There are many other benefits to a compact digital camera besides just a small size. Price for one. Many good cameras can now be purchased for well under $500. I have even seen some for under $100, but would be skeptical about purchasing one of those if good, quality prints is your aim. Primarily, one should be looking to spend about $300 for something that would rate as decent for snapshots by the “professionals”.

Digital cameras do not use film to capture an image, they use a digital sensor. And sensor resolution seems to be the big selling point with manufacturers these days. Some camera manufacturers are now touting resolution of 21 mexapixels . Sound good? Sure, the additional resolutions will make for crisper images, but at what cost. How about file size! You see, the larger the number of pixels in an image the larger the file size. And the larger the file size, the less pictures that you can take on any given memory card as compared to what you can take on that card with smaller file sizes.

Another consideration in digital cameras is their ability to shoot in low light.
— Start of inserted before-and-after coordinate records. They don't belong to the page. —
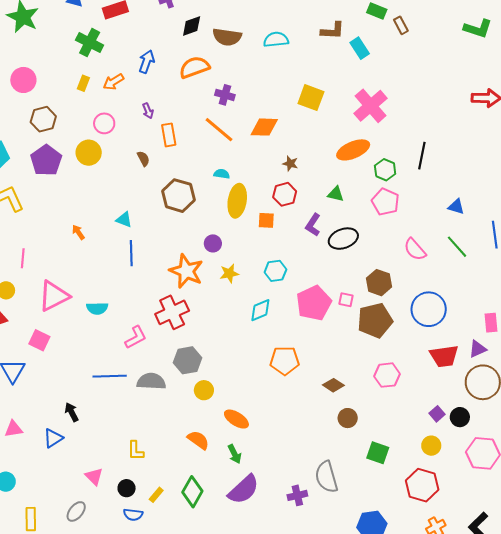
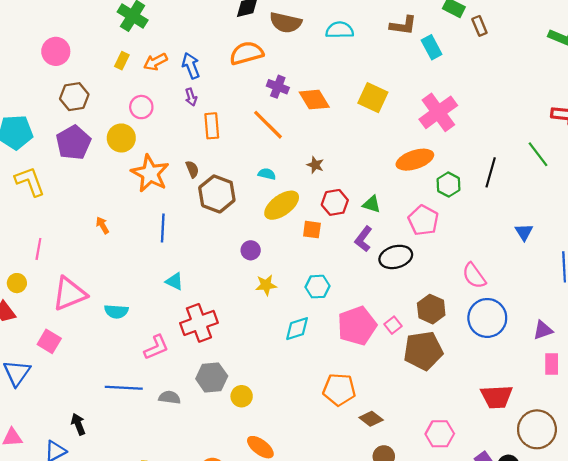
blue arrow: (147, 62) -> (191, 66), moved, turned -45
orange diamond: (264, 127) -> (314, 100), moved, turned 52
brown semicircle: (143, 159) -> (192, 169), moved
brown star: (290, 164) -> (315, 165), moved
green triangle: (336, 194) -> (372, 204), moved
yellow ellipse: (237, 201) -> (282, 205), turned 40
pink pentagon: (385, 202) -> (423, 220), moved
blue triangle: (456, 207) -> (524, 232), turned 36
cyan triangle: (124, 220) -> (174, 281), moved
green line: (457, 247) -> (538, 154), moved
blue line: (131, 253) -> (163, 228), moved
orange star: (186, 271) -> (150, 173), moved
pink square: (346, 300) -> (393, 325), turned 35
blue circle: (429, 309) -> (487, 318), moved
purple triangle: (478, 349) -> (543, 330), moved
orange pentagon: (285, 361) -> (339, 390), moved
pink hexagon: (387, 375) -> (440, 434), moved
gray semicircle: (151, 381) -> (170, 397), size x0.7
yellow circle: (204, 390) -> (242, 396), moved

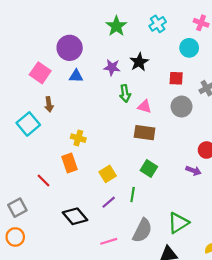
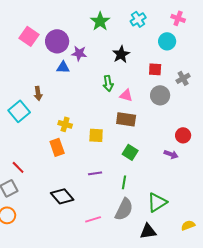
purple star: (112, 67) -> (79, 53), moved
pink square: (40, 73) -> (29, 36), moved
yellow square: (108, 174) -> (96, 135), moved, turned 35
red line: (43, 180) -> (18, 167), moved
green line: (133, 195) -> (124, 182), moved
purple line: (109, 202) -> (95, 173), moved, turned 32

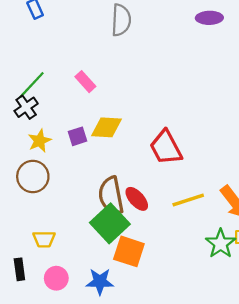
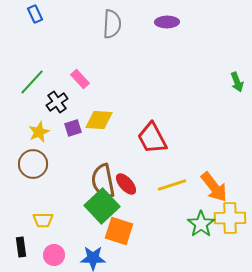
purple ellipse: (209, 18) -> (167, 22), moved
black cross: (26, 107) -> (57, 102), moved

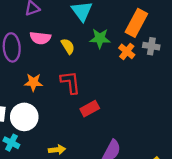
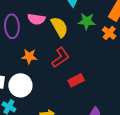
yellow semicircle: (68, 46) -> (59, 27), size x1.5
red L-shape: (70, 82) -> (61, 58), turned 60

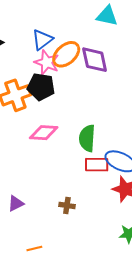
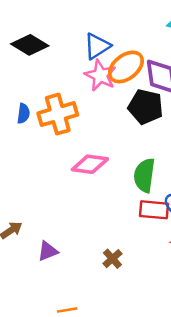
black pentagon: (41, 87) -> (146, 107), moved
brown cross: (67, 205) -> (112, 259), turned 35

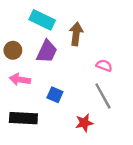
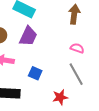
brown arrow: (76, 34) -> (74, 14), moved

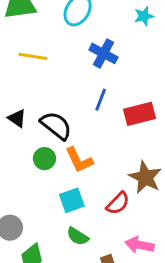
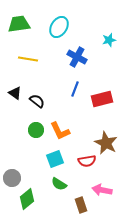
cyan star: (144, 16) -> (109, 40), moved
black triangle: (17, 118) -> (15, 93), moved
black semicircle: (56, 125) -> (37, 101), moved, size x0.7
red semicircle: (118, 203) -> (87, 161), turned 36

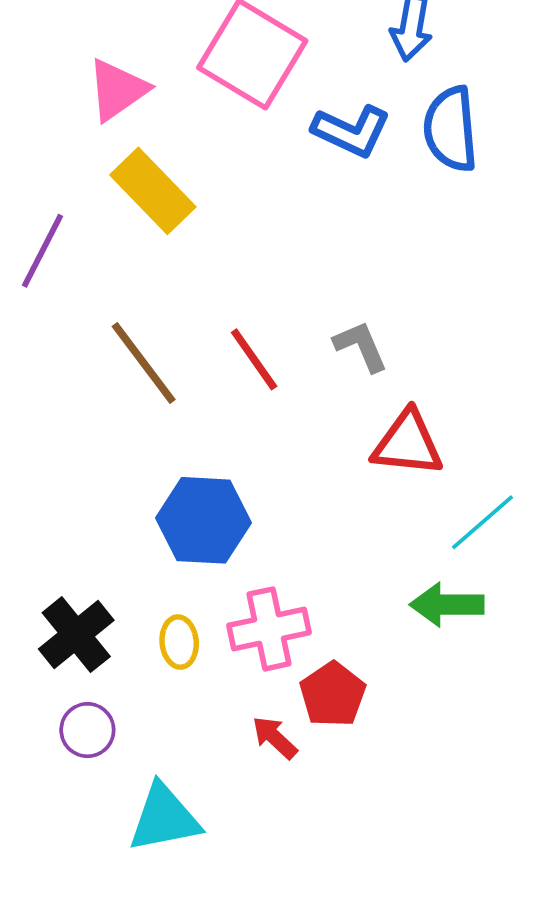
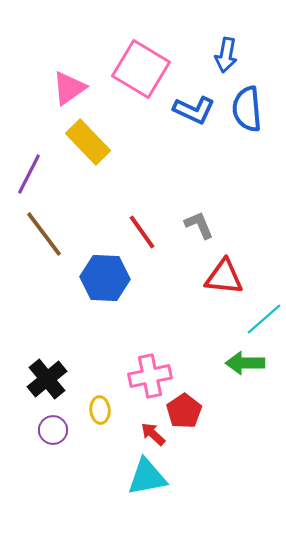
brown line: (144, 363) -> (44, 234), moved
blue hexagon: (203, 520) -> (105, 278), moved
yellow ellipse: (179, 642) -> (100, 410), moved
cyan triangle: (164, 818) -> (147, 477), moved

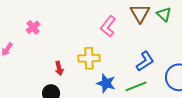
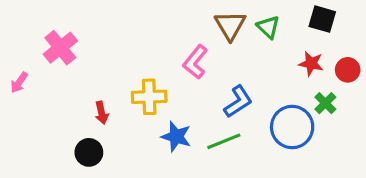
pink L-shape: (108, 26) -> (195, 62), moved
pink cross: (33, 27) -> (60, 48), size x1.5

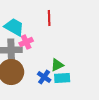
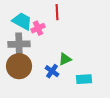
pink cross: (26, 42) -> (38, 28), moved
cyan rectangle: (62, 78) -> (84, 79), moved

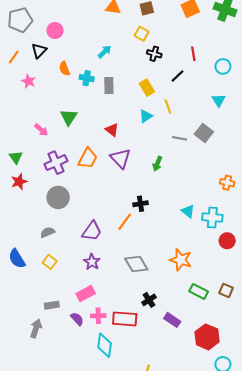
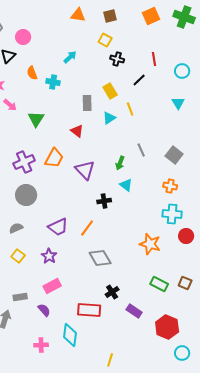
gray rectangle: (109, 85) -> (87, 103), moved
pink arrow: (41, 130) -> (10, 105), moved
gray square: (204, 133) -> (174, 155), moved
gray line: (180, 138) -> (141, 150), moved, turned 56
purple triangle: (120, 158) -> (85, 170), moved
orange cross: (227, 183) -> (170, 186), moved
cyan triangle: (188, 211) -> (126, 185), moved
orange line: (125, 222) -> (87, 228), moved
purple trapezoid: (92, 231) -> (58, 227), turned 30
orange star: (181, 260) -> (150, 244), moved
purple star: (92, 262) -> (49, 256), moved
pink cross: (98, 316) -> (41, 345), moved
Some cameras have an ISO factor of 100, which is great to shoot at in daylight, but not at night. ISO 400 is better for lower light situations. There are some cameras that have a range of ISO from 100 to 1600 or more, but at the higher ISO’s something called something called “digital noise” can be introduced into your photographs (noise can be analogous to grain in film). Noisy photographs can be very distracting.

Zoom features is another feature that many consumers look at. But before you throw down your hard earned money on a camera with a zoom factor of 40x, check to see if that is digital zoom or optical zoom. An optical zoom will actually move the glass to bring you in closer to your subject whereas digital zoom just makes the pixels bigger. The result of digital zoom is an image with a lot of pixelation, and the result is one ugly picture. My recommendation is to compare optical zooms only and if you have a camera with digital zoom turn that feature off.

Best wishes finding that perfect compact digital camera.